[Start of section]

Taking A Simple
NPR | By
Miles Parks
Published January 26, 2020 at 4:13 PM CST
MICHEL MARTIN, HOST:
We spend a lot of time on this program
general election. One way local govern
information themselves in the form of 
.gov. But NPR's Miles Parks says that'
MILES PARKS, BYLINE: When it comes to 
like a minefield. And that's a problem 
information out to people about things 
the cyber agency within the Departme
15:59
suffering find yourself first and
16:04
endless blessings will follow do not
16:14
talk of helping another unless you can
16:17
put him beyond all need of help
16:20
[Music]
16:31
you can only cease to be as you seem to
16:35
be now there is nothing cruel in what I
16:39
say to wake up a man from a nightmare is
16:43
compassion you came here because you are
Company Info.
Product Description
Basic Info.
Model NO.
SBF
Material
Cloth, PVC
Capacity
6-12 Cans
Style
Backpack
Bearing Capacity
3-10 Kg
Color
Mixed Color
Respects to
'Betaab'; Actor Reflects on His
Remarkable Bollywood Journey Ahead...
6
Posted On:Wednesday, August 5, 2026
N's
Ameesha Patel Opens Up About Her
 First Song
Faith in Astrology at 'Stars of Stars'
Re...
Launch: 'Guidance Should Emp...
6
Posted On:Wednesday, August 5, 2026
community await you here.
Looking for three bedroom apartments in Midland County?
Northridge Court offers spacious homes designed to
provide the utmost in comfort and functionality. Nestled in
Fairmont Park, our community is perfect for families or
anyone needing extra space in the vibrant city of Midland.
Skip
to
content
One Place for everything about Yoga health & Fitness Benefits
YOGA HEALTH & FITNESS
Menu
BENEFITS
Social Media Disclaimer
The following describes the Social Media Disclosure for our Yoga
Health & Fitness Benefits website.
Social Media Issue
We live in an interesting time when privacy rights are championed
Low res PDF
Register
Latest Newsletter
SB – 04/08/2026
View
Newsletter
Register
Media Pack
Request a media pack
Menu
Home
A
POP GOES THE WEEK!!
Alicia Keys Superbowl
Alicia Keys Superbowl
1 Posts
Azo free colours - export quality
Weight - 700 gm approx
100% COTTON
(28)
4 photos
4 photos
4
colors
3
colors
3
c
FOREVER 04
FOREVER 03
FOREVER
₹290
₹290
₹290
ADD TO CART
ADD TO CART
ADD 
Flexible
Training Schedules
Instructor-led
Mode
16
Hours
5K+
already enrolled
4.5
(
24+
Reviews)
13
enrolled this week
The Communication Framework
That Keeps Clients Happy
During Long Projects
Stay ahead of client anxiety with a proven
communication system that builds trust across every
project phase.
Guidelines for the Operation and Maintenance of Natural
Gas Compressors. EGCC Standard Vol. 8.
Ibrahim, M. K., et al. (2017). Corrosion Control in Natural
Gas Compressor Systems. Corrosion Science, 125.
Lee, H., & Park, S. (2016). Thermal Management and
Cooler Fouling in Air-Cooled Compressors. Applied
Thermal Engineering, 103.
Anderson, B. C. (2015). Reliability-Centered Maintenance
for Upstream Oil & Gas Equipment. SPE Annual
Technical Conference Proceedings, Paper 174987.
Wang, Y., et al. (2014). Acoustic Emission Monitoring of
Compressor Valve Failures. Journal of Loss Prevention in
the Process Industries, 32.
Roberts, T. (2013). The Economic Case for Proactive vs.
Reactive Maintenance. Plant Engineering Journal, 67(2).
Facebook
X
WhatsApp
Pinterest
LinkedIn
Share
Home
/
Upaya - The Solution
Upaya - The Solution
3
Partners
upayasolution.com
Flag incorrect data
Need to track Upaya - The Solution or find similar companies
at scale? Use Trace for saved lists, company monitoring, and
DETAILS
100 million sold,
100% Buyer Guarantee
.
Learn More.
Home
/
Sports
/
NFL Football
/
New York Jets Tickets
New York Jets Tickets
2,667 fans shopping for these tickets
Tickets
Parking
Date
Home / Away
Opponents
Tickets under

[End of section]

[Required action]:
Of the entries listed above, reproduce only the lines starting at the line containing "project phase." and ending at the line containing "Technical Conference Proceedings, Paper". Include both, exactly as they stand.

[Output for this exercise]:
project phase.
Guidelines for the Operation and Maintenance of Natural
Gas Compressors. EGCC Standard Vol. 8.
Ibrahim, M. K., et al. (2017). Corrosion Control in Natural
Gas Compressor Systems. Corrosion Science, 125.
Lee, H., & Park, S. (2016). Thermal Management and
Cooler Fouling in Air-Cooled Compressors. Applied
Thermal Engineering, 103.
Anderson, B. C. (2015). Reliability-Centered Maintenance
for Upstream Oil & Gas Equipment. SPE Annual
Technical Conference Proceedings, Paper 174987.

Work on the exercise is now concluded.